#### How do use integrations to find area under a curve?

When i asked this question, the teacher thought i was questioning the concept of integrals, whereas I do nearly fully understand integrals, just not how it is used to find area under a curve.

Anonymous

1

Vivekanand Vellanki

2

Note sure what you are asking. There could be 2 interpretations to this question:

- How to use integration to find area under a curve? or
- Why does integration give the area under a curve?

It looks like you are asking about 1. The area under a curve is the definite integral of the curve. This sounds vague - lets go with a few examples.

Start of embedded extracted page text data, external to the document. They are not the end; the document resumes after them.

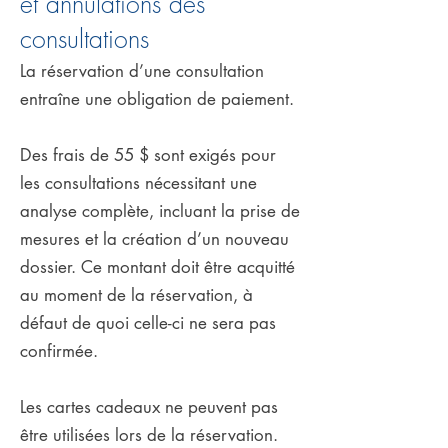
et annulations des
consultations
La réservation d’une consultation
entraîne une obligation de paiement.
Des frais de 55 $ sont exigés pour
les consultations nécessitant une
analyse complète, incluant la prise de
mesures et la création d’un nouveau
dossier. Ce montant doit être acquitté
au moment de la réservation, à
défaut de quoi celle-ci ne sera pas
confirmée.
Les cartes cadeaux ne peuvent pas
être utilisées lors de la réservation.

Lets find the area of the rectangle (ABCD) in two ways. You know that the area of the rectangle is hw.

Let's using integration to find the area of the following: area between the x-axis and the line y=h, from x=0 to x=w. Note that y=h represents the curve DC. The area between this curve and x-axis, bounded by x=0 to x=w is the same as the area of the rectangle ABCD.

Now, this area can be written as \int_0^wydx\ =\ \int_0^whdx.

Why is this the case? We are computing the area of the curve y=h, from x=0 to x=w. This is the definite integral given the end-points.

\int_0^whdx=hw\ -\ h0\ =\ hw, the area of the rectangle as expected.

Lets look at a triangle now.

The area of the triangle ABC = \frac{1}{2}bh. Lets see if integration gives us the same.

We first need to find the equation of the curve (AC) and then compute the definite integral of the curve from 0 to b.

The equation of AC is y=\frac{h}{b}x. The slope is h/b and the y-intercept is 0.

The area of ABC is \int_0^bydx=\int_0^b\frac{h}{b}xdx=\frac{h}{b}\int_0^bxdx=\frac{h}{b}\times\frac{1}{2}\left(b^2-0^2\right)=\frac{1}{2}\times\frac{h}{b}\times b^2=\frac{1}{2}bh

Essentially, the definite integral of the curve from a to b represents the area under the curve and x-axis from x=a to x=b.

This applies to any curve - even 3-d dimensional surfaces. Try with a trapezium and see if that works.

If your equation was "why does integration lead to the area under the curve?", please ask another question.